Stored data entries:
+++

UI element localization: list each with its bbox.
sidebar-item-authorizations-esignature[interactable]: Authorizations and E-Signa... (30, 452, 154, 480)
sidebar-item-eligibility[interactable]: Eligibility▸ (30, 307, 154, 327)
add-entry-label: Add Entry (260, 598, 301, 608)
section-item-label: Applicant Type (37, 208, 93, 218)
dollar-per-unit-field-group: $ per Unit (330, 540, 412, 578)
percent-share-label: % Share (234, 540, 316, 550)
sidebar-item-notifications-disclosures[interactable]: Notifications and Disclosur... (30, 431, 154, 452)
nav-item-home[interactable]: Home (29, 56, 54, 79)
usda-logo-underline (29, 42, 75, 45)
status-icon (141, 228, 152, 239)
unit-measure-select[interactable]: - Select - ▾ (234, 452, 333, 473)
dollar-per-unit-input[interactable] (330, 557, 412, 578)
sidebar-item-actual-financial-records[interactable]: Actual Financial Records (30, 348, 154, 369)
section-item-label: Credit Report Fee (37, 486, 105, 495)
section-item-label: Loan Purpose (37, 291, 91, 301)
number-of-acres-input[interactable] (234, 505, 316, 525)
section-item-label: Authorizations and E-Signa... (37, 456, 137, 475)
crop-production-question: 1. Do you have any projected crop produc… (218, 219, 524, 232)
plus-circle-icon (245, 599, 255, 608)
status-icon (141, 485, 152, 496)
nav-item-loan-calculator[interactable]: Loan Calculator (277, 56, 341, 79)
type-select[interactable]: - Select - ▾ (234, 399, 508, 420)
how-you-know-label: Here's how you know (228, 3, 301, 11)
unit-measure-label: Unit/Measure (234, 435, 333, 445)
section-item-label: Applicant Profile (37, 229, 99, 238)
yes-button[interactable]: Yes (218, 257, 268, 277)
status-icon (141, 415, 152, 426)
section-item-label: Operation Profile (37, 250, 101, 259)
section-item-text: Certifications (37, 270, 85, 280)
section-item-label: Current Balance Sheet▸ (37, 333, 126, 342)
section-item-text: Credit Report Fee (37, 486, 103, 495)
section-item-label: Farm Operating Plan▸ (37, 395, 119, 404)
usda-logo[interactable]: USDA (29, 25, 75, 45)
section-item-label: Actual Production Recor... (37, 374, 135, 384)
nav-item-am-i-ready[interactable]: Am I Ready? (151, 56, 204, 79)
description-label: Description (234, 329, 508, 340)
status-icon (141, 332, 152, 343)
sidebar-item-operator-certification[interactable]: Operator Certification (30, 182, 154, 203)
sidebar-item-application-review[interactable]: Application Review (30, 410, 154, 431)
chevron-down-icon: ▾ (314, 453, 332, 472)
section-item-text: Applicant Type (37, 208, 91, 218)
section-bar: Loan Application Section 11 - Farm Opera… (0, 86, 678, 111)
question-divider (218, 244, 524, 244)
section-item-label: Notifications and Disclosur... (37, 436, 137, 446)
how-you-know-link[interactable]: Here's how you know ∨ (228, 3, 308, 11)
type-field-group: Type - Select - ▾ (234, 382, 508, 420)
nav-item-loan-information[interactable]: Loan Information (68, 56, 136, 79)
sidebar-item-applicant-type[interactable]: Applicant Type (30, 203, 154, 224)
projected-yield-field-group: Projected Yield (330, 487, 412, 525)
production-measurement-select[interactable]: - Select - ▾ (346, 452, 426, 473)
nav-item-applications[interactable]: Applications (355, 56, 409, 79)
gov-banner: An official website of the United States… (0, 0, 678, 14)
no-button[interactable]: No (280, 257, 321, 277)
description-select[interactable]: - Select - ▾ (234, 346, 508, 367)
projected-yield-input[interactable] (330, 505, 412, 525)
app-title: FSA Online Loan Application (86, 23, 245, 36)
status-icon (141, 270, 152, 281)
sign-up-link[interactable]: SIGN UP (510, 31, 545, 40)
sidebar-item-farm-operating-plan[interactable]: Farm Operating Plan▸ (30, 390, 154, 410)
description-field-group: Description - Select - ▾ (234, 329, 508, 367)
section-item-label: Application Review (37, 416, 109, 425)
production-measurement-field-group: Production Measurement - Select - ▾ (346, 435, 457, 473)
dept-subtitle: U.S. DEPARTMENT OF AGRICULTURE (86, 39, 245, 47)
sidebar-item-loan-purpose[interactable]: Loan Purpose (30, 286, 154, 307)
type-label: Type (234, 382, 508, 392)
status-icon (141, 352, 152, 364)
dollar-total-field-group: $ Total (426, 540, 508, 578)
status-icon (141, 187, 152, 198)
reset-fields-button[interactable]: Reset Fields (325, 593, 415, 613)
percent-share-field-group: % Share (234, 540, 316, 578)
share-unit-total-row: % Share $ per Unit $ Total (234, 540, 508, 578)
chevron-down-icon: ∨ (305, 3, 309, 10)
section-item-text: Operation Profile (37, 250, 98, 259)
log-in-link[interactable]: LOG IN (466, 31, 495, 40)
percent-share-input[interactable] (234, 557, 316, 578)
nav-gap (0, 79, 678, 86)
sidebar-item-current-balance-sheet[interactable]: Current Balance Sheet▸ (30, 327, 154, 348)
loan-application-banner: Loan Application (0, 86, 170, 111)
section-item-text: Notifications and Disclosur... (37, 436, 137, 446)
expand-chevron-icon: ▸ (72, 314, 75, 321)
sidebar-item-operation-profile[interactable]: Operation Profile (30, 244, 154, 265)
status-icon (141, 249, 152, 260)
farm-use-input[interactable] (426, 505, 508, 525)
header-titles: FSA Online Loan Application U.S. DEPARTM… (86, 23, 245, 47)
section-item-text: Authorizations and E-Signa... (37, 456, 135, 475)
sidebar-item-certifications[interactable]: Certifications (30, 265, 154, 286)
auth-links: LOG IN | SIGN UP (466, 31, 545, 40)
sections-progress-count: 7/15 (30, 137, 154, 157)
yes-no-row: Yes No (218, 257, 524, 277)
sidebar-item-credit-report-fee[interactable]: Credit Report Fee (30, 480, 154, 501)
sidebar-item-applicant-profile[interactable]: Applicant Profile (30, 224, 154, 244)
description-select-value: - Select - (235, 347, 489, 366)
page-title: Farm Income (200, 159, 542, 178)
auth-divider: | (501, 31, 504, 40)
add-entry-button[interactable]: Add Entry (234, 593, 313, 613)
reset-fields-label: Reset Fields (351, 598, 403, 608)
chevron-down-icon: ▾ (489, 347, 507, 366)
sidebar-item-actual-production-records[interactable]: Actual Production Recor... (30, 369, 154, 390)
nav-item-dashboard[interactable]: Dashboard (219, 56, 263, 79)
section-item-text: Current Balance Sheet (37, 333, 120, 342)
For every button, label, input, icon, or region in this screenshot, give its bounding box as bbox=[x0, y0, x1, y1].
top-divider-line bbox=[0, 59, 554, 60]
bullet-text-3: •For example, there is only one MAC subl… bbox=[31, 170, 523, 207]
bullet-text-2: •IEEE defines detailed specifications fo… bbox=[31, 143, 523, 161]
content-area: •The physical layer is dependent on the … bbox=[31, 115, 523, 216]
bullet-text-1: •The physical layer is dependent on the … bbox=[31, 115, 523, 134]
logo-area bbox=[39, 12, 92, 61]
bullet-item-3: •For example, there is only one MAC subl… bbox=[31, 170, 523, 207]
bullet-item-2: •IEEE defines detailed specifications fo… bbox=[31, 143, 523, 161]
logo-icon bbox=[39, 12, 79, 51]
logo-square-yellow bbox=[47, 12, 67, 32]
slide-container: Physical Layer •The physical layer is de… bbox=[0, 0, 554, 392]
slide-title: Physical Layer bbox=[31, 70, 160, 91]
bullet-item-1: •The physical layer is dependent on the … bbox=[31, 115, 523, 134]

+++

▶ [How to complete this task]: What is needed is a word-for-word restatement of all the data.

▶ [Answer space]:
UI element localization: list each with its bbox.
sidebar-item-authorizations-esignature[interactable]: Authorizations and E-Signa... (30, 452, 154, 480)
sidebar-item-eligibility[interactable]: Eligibility▸ (30, 307, 154, 327)
add-entry-label: Add Entry (260, 598, 301, 608)
section-item-label: Applicant Type (37, 208, 93, 218)
dollar-per-unit-field-group: $ per Unit (330, 540, 412, 578)
percent-share-label: % Share (234, 540, 316, 550)
sidebar-item-notifications-disclosures[interactable]: Notifications and Disclosur... (30, 431, 154, 452)
nav-item-home[interactable]: Home (29, 56, 54, 79)
usda-logo-underline (29, 42, 75, 45)
status-icon (141, 228, 152, 239)
unit-measure-select[interactable]: - Select - ▾ (234, 452, 333, 473)
dollar-per-unit-input[interactable] (330, 557, 412, 578)
sidebar-item-actual-financial-records[interactable]: Actual Financial Records (30, 348, 154, 369)
section-item-label: Credit Report Fee (37, 486, 105, 495)
section-item-label: Loan Purpose (37, 291, 91, 301)
number-of-acres-input[interactable] (234, 505, 316, 525)
section-item-label: Authorizations and E-Signa... (37, 456, 137, 475)
crop-production-question: 1. Do you have any projected crop produc… (218, 219, 524, 232)
plus-circle-icon (245, 599, 255, 608)
status-icon (141, 485, 152, 496)
nav-item-loan-calculator[interactable]: Loan Calculator (277, 56, 341, 79)
type-select[interactable]: - Select - ▾ (234, 399, 508, 420)
how-you-know-label: Here's how you know (228, 3, 301, 11)
unit-measure-label: Unit/Measure (234, 435, 333, 445)
section-item-label: Applicant Profile (37, 229, 99, 238)
yes-button[interactable]: Yes (218, 257, 268, 277)
status-icon (141, 415, 152, 426)
section-item-label: Operation Profile (37, 250, 101, 259)
section-item-text: Certifications (37, 270, 85, 280)
section-item-label: Current Balance Sheet▸ (37, 333, 126, 342)
section-item-text: Credit Report Fee (37, 486, 103, 495)
section-item-label: Farm Operating Plan▸ (37, 395, 119, 404)
usda-logo[interactable]: USDA (29, 25, 75, 45)
section-item-label: Actual Production Recor... (37, 374, 135, 384)
nav-item-am-i-ready[interactable]: Am I Ready? (151, 56, 204, 79)
description-label: Description (234, 329, 508, 340)
status-icon (141, 332, 152, 343)
sidebar-item-operator-certification[interactable]: Operator Certification (30, 182, 154, 203)
sidebar-item-application-review[interactable]: Application Review (30, 410, 154, 431)
chevron-down-icon: ▾ (314, 453, 332, 472)
section-item-text: Applicant Type (37, 208, 91, 218)
section-bar: Loan Application Section 11 - Farm Opera… (0, 86, 678, 111)
question-divider (218, 244, 524, 244)
section-item-label: Notifications and Disclosur... (37, 436, 137, 446)
how-you-know-link[interactable]: Here's how you know ∨ (228, 3, 308, 11)
type-field-group: Type - Select - ▾ (234, 382, 508, 420)
nav-item-loan-information[interactable]: Loan Information (68, 56, 136, 79)
sidebar-item-applicant-type[interactable]: Applicant Type (30, 203, 154, 224)
projected-yield-field-group: Projected Yield (330, 487, 412, 525)
production-measurement-select[interactable]: - Select - ▾ (346, 452, 426, 473)
nav-item-applications[interactable]: Applications (355, 56, 409, 79)
gov-banner: An official website of the United States… (0, 0, 678, 14)
no-button[interactable]: No (280, 257, 321, 277)
description-select[interactable]: - Select - ▾ (234, 346, 508, 367)
projected-yield-input[interactable] (330, 505, 412, 525)
app-title: FSA Online Loan Application (86, 23, 245, 36)
status-icon (141, 270, 152, 281)
sign-up-link[interactable]: SIGN UP (510, 31, 545, 40)
sidebar-item-farm-operating-plan[interactable]: Farm Operating Plan▸ (30, 390, 154, 410)
description-field-group: Description - Select - ▾ (234, 329, 508, 367)
section-item-label: Application Review (37, 416, 109, 425)
production-measurement-field-group: Production Measurement - Select - ▾ (346, 435, 457, 473)
dept-subtitle: U.S. DEPARTMENT OF AGRICULTURE (86, 39, 245, 47)
sidebar-item-loan-purpose[interactable]: Loan Purpose (30, 286, 154, 307)
type-label: Type (234, 382, 508, 392)
status-icon (141, 352, 152, 364)
dollar-total-field-group: $ Total (426, 540, 508, 578)
status-icon (141, 187, 152, 198)
reset-fields-button[interactable]: Reset Fields (325, 593, 415, 613)
percent-share-field-group: % Share (234, 540, 316, 578)
share-unit-total-row: % Share $ per Unit $ Total (234, 540, 508, 578)
chevron-down-icon: ∨ (305, 3, 309, 10)
section-item-text: Operation Profile (37, 250, 98, 259)
log-in-link[interactable]: LOG IN (466, 31, 495, 40)
percent-share-input[interactable] (234, 557, 316, 578)
nav-gap (0, 79, 678, 86)
sidebar-item-current-balance-sheet[interactable]: Current Balance Sheet▸ (30, 327, 154, 348)
loan-application-banner: Loan Application (0, 86, 170, 111)
section-item-text: Notifications and Disclosur... (37, 436, 137, 446)
expand-chevron-icon: ▸ (72, 314, 75, 321)
sidebar-item-operation-profile[interactable]: Operation Profile (30, 244, 154, 265)
status-icon (141, 249, 152, 260)
farm-use-input[interactable] (426, 505, 508, 525)
header-titles: FSA Online Loan Application U.S. DEPARTM… (86, 23, 245, 47)
section-item-text: Authorizations and E-Signa... (37, 456, 135, 475)
sidebar-item-certifications[interactable]: Certifications (30, 265, 154, 286)
auth-links: LOG IN | SIGN UP (466, 31, 545, 40)
sections-progress-count: 7/15 (30, 137, 154, 157)
yes-no-row: Yes No (218, 257, 524, 277)
sidebar-item-credit-report-fee[interactable]: Credit Report Fee (30, 480, 154, 501)
sidebar-item-applicant-profile[interactable]: Applicant Profile (30, 224, 154, 244)
description-select-value: - Select - (235, 347, 489, 366)
page-title: Farm Income (200, 159, 542, 178)
auth-divider: | (501, 31, 504, 40)
add-entry-button[interactable]: Add Entry (234, 593, 313, 613)
reset-fields-label: Reset Fields (351, 598, 403, 608)
chevron-down-icon: ▾ (489, 347, 507, 366)
sidebar-item-actual-production-records[interactable]: Actual Production Recor... (30, 369, 154, 390)
nav-item-dashboard[interactable]: Dashboard (219, 56, 263, 79)
section-item-text: Current Balance Sheet (37, 333, 120, 342)
For every button, label, input, icon, or region in this screenshot, give its bounding box as bbox=[x0, y0, x1, y1].
top-divider-line bbox=[0, 59, 554, 60]
bullet-text-3: •For example, there is only one MAC subl… bbox=[31, 170, 523, 207]
bullet-text-2: •IEEE defines detailed specifications fo… bbox=[31, 143, 523, 161]
content-area: •The physical layer is dependent on the … bbox=[31, 115, 523, 216]
bullet-text-1: •The physical layer is dependent on the … bbox=[31, 115, 523, 134]
logo-area bbox=[39, 12, 92, 61]
bullet-item-3: •For example, there is only one MAC subl… bbox=[31, 170, 523, 207]
bullet-item-2: •IEEE defines detailed specifications fo… bbox=[31, 143, 523, 161]
logo-icon bbox=[39, 12, 79, 51]
logo-square-yellow bbox=[47, 12, 67, 32]
slide-container: Physical Layer •The physical layer is de… bbox=[0, 0, 554, 392]
slide-title: Physical Layer bbox=[31, 70, 160, 91]
bullet-item-1: •The physical layer is dependent on the … bbox=[31, 115, 523, 134]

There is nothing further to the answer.